First, as aforementioned, it is important to be specific about the underlying assumptions one has about the nature of the student perceptions one is interested in. These assumptions should be grounded in prior research conducted on perceptions of the particular teaching behaviours one is interested in. For example, are the perceptions expected to vary considerably between teachers, classes or schools? Are the perceptions likely to evoke certain psychological processes, such as social desirability or stereotypical responses? Are the behaviours expected to be familiar or unfamiliar to perceivers? Depending on what is known or deemed relevant, researchers can choose between one or several of the theories mentioned in this chapter.

Second, it is important to be specific about the wording of the items capturing the perceptions, as wording may lead to differences in response patterns, and thereby differences in sources of variance that may occur, related to either perceiver, object or the relation between them.

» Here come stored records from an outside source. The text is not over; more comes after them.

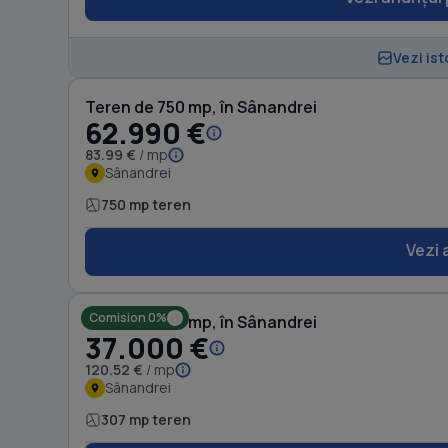
Vezi ist
Teren de 750 mp, în Sânandrei
62.990 €
83.99 €
/ mp
Sânandrei
750 mp teren
Vezi 
Comision 0%
Teren de 307 mp, în Sânandrei
37.000 €
120.52 €
/ mp
Sânandrei
307 mp teren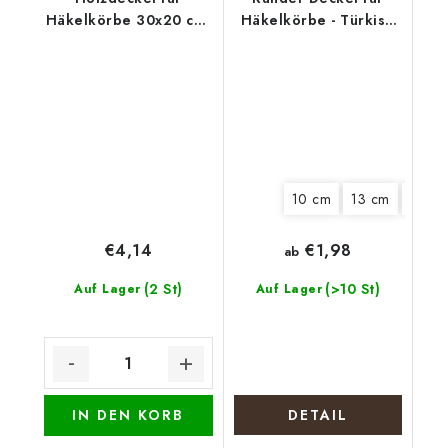
Häkelkörbe 30x20 cm,
Häkelkörbe - Türkise
halb oval 15 x 20 cm,
Blüte
Keulen
10 cm
13 cm
15 cm
€1,98
€4,14
ab
(2 St)
(>10 St)
Auf Lager
Auf Lager
IN DEN KORB
DETAIL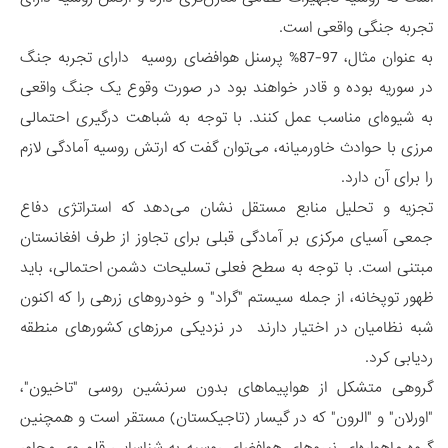
تجربه جنگی واقعی است.
به عنوان مثال، 97-87% پرسنل هوافضای روسیه دارای تجربه جنگ
در سوریه بوده و قادر خواهند بود در صورت وقوع یک جنگ واقعی
به شیوه‌ای مناسب عمل کنند. با توجه به شباهت درگیری احتمالی
مرزی با حوادث خاورمیانه، می‌توان گفت که ارتش روسیه آمادگی لازم
را برای آن دارد.
تجزیه و تحلیل منابع مستقل نشان می‌دهد که استراتژی دفاع
جمعی آسیای مرکزی بر آمادگی قبلی برای تجاوز از طرف افغانستان
مبتنی است. با توجه به سطح فعلی تسلیحات دشمن احتمالی، باید
ظهور توپخانه، از جمله سیستم "گراد" و خودروهای زرهی را که اکنون
شبه نظامیان در اختیار دارند در نزدیکی مرزهای کشورهای منطقه
ردیابی کرد.
گروهی متشکل از هواپیماهای بدون سرنشین روسی "تاخیون"،
"اورلان" و "الرون" که در گیسار (تاجیکستان) مستقر است و همچنین
گروه ماهواره‌ای نیروهای هوافضای روسیه به شناسایی قلمروی مجاور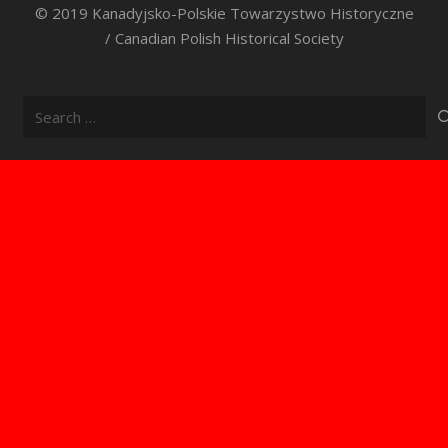
© 2019 Kanadyjsko-Polskie Towarzystwo Historyczne
/ Canadian Polish Historical Society
Search
for: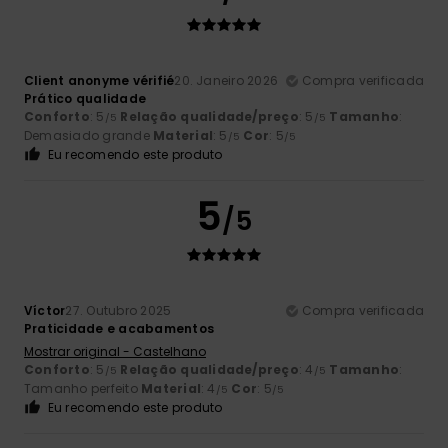
Client anonyme vérifié
20. Janeiro 2026
Compra verificada
Prático qualidade
Conforto
: 5
Relação qualidade/preço
: 5
Tamanho
:
/5
/5
Demasiado grande
Material
: 5
Cor
: 5
/5
/5
Eu recomendo este produto
5
/5
Víctor
27. Outubro 2025
Compra verificada
Praticidade e acabamentos
Mostrar original - Castelhano
Conforto
: 5
Relação qualidade/preço
: 4
Tamanho
:
/5
/5
Tamanho perfeito
Material
: 4
Cor
: 5
/5
/5
Eu recomendo este produto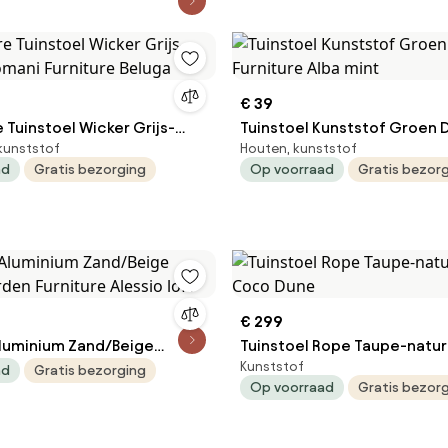
€ 39
 Tuinstoel Wicker Grijs-
Tuinstoel Kunststof Groen
 kunststof
Houten, kunststof
Domani Furniture Beluga
Furniture Alba mint
ad
Gratis bezorging
Op voorraad
Gratis bezor
€ 299
Aluminium Zand/Beige
Tuinstoel Rope Taupe-natur
Kunststof
Lifestyle Garden Furniture Alessio loft
Coco Dune
ad
Gratis bezorging
Op voorraad
Gratis bezor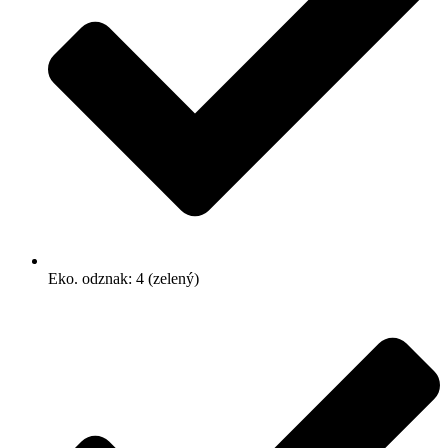
Eko. odznak: 4 (zelený)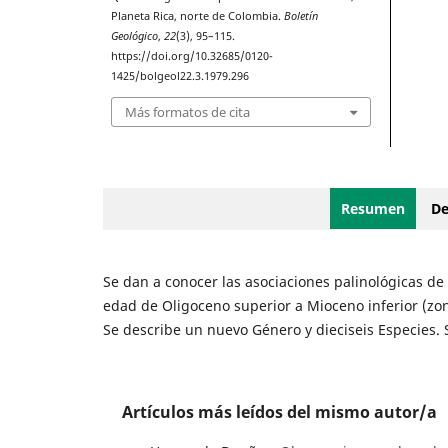
Planeta Rica, norte de Colombia.
Boletín
Geológico
,
22
(3), 95–115.
https://doi.org/10.32685/0120-
1425/bolgeol22.3.1979.296
Más formatos de cita
Resumen
De
Se dan a conocer las asociaciones palinológicas de
edad de Oligoceno superior a Mioceno inferior (zona
Se describe un nuevo Género y dieciseis Especies. S
Artículos más leídos del mismo autor/a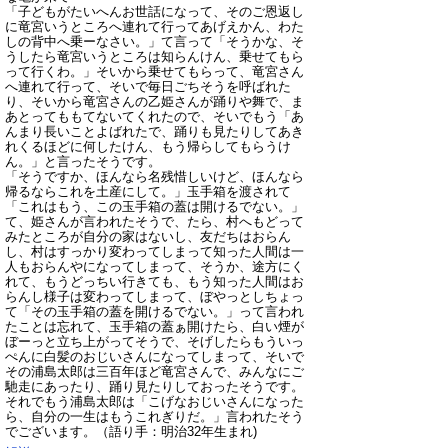
「子どもがたいへんお世話になって、そのご恩返し
に竜宮いうところへ連れて行ってあげえかん、わた
しの背中へ乗ーなさい。」て言って「そうかな、そ
うしたら竜宮いうところは知らんけん、乗せてもら
って行くわ。」そいから乗せてもらって、竜宮さん
へ連れて行って、そいで毎日ごちそうを呼ばれた
り、そいから竜宮さんの乙姫さんが踊りや舞で、ま
あとってももてないてくれたので、そいでもう「あ
んまり長いことよばれたで、踊りも見たりしてあき
れくるほどに何したけん、もう帰らしてもらうけ
ん。」と言ったそうです。
「そうですか、ほんなら名残惜しいけど、ほんなら
帰るならこれを土産にして。」玉手箱を渡されて
「これはもう、この玉手箱の蓋は開けるでない。」
て、姫さんが言われたそうで、たら、村へもどって
みたところが自分の家はないし、友だちはおらん
し、村はすっかり変わってしまって知った人間は一
人もおらんやになってしまって、そうか、途方にく
れて、もうどっちい行きても、もう知った人間はお
らんし様子は変わってしまって、ぼやっとしちょっ
て「その玉手箱の蓋を開けるでない。」って言われ
たことは忘れて、玉手箱の蓋ぁ開けたら、白い煙が
ぼーっと立ち上がってそうで、そげしたらもういっ
ぺんに白髪のおじいさんになってしまって、そいで
その浦島太郎は三百年ほど竜宮さんで、みんなにご
馳走にあったり、踊り見たりしておったそうです。
それでもう浦島太郎は「こげなおじいさんになった
ら、自分の一生はもうこれぎりだ。」言われたそう
でございます。
（語り手：明治32年生まれ)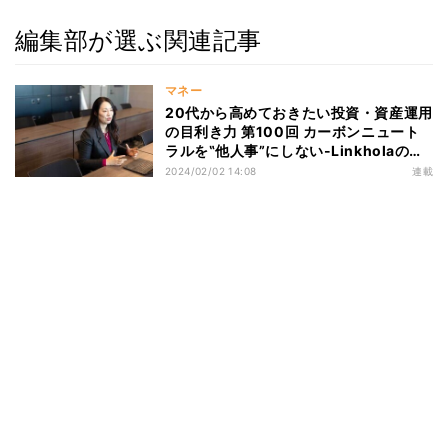
編集部が選ぶ関連記事
マネー
20代から高めておきたい投資・資産運用
の目利き力 第100回 カーボンニュート
ラルを‟他人事”にしない-Linkholaの取
り組み(前編)
2024/02/02 14:08
連載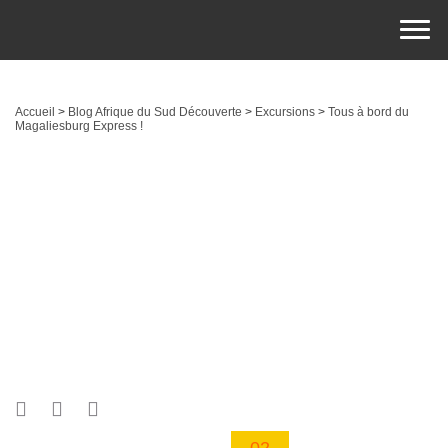
Accueil
>
Blog Afrique du Sud Découverte
>
Excursions
>
Tous à bord du
Magaliesburg Express !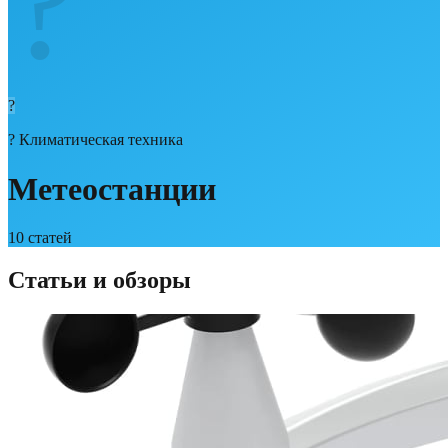
?️
?️
?️
Климатическая техника
Метеостанции
10
статей
Статьи и обзоры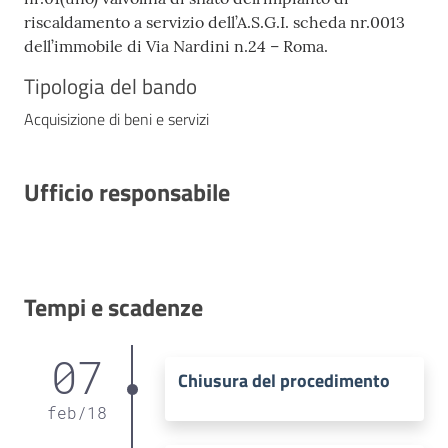
riscaldamento a servizio dell’A.S.G.I. scheda nr.0013
dell’immobile di Via Nardini n.24 – Roma.
Tipologia del bando
Acquisizione di beni e servizi
Ufficio responsabile
Tempi e scadenze
07
Chiusura del procedimento
feb
/
18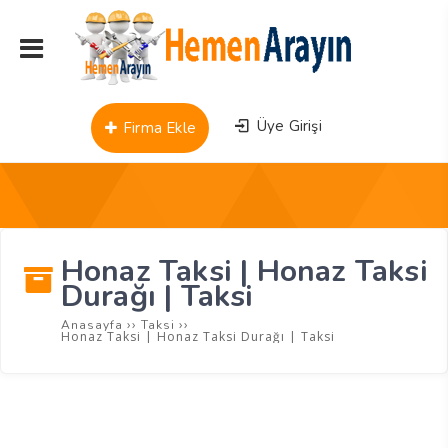
Üye Girişi
Firma Ekle
Honaz Taksi | Honaz Taksi
Durağı | Taksi
››
››
Anasayfa
Taksi
Honaz Taksi | Honaz Taksi Durağı | Taksi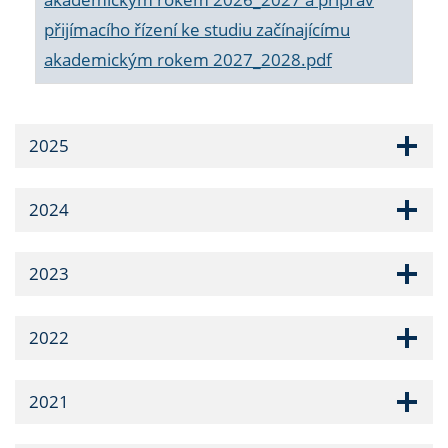
přijímacího řízení ke studiu začínajícímu
akademickým rokem 2027_2028.pdf
2025
2024
2023
2022
2021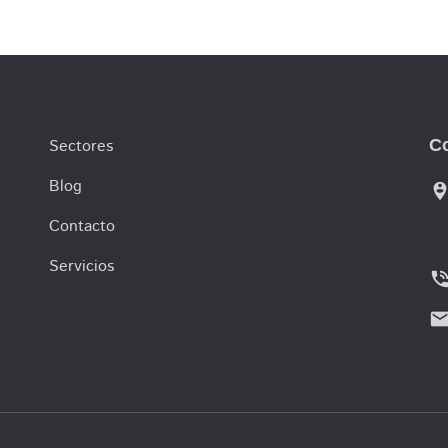
Sectores
C
Blog
person_pin_cir
Contacto
Servicios
phone_in_ta
emai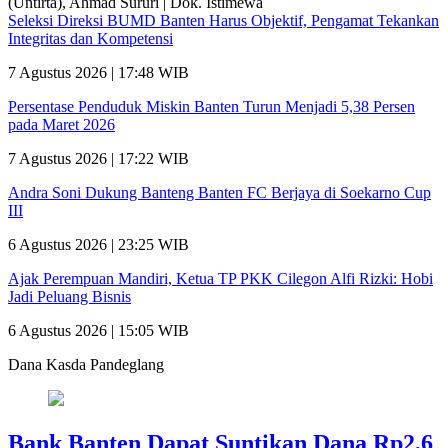
Seleksi Direksi BUMD Banten Harus Objektif, Pengamat Tekankan
Integritas dan Kompetensi
7 Agustus 2026 | 17:48 WIB
Persentase Penduduk Miskin Banten Turun Menjadi 5,38 Persen
pada Maret 2026
7 Agustus 2026 | 17:22 WIB
Andra Soni Dukung Banteng Banten FC Berjaya di Soekarno Cup
III
6 Agustus 2026 | 23:25 WIB
Ajak Perempuan Mandiri, Ketua TP PKK Cilegon Alfi Rizki: Hobi
Jadi Peluang Bisnis
6 Agustus 2026 | 15:05 WIB
Dana Kasda Pandeglang
Bank Banten Dapat Suntikan Dana Rp2,6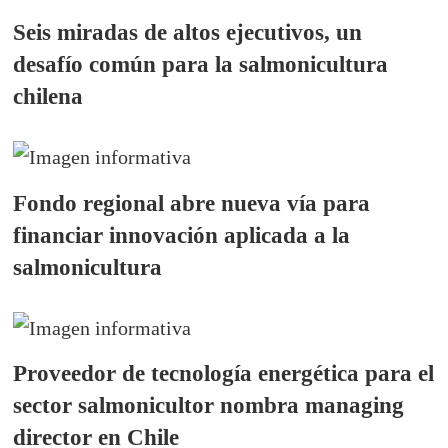
Seis miradas de altos ejecutivos, un
desafío común para la salmonicultura
chilena
Fondo regional abre nueva vía para
financiar innovación aplicada a la
salmonicultura
Proveedor de tecnología energética para el
sector salmonicultor nombra managing
director en Chile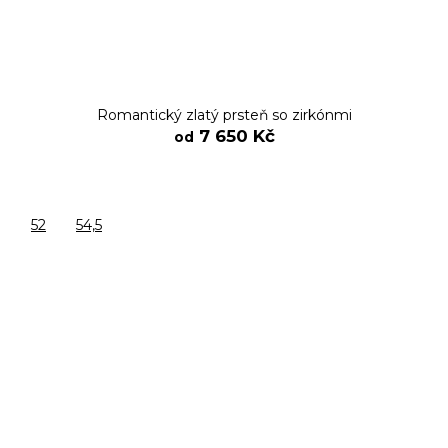
Romantický zlatý prsteň so zirkónmi
7 650 Kč
od
52
54,5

Typically, researchers are not that conscious about the choices and assumptions they make about perceptions and the wording they use.

Third, it is important to conceptualize and make explicit the different dimensions or constructs one is interested in and the expected relationships between them, preferably based on theory (and empirical results). As this chapter has shown, constructs may relate to each other in terms of difficulty or chance of occurrence (as with simplex structures), but also in terms of relatedness or independence (as with circumplex structures).

When researchers take all of these reflections into account, interesting insights may be obtained by collecting student perceptions of teaching, and by comparing these with, for example, the perceptions of others, such as teachers themselves. The present chapter provides an overview of techniques and three major theories that may be used to analyse and conceptualize such perceptions.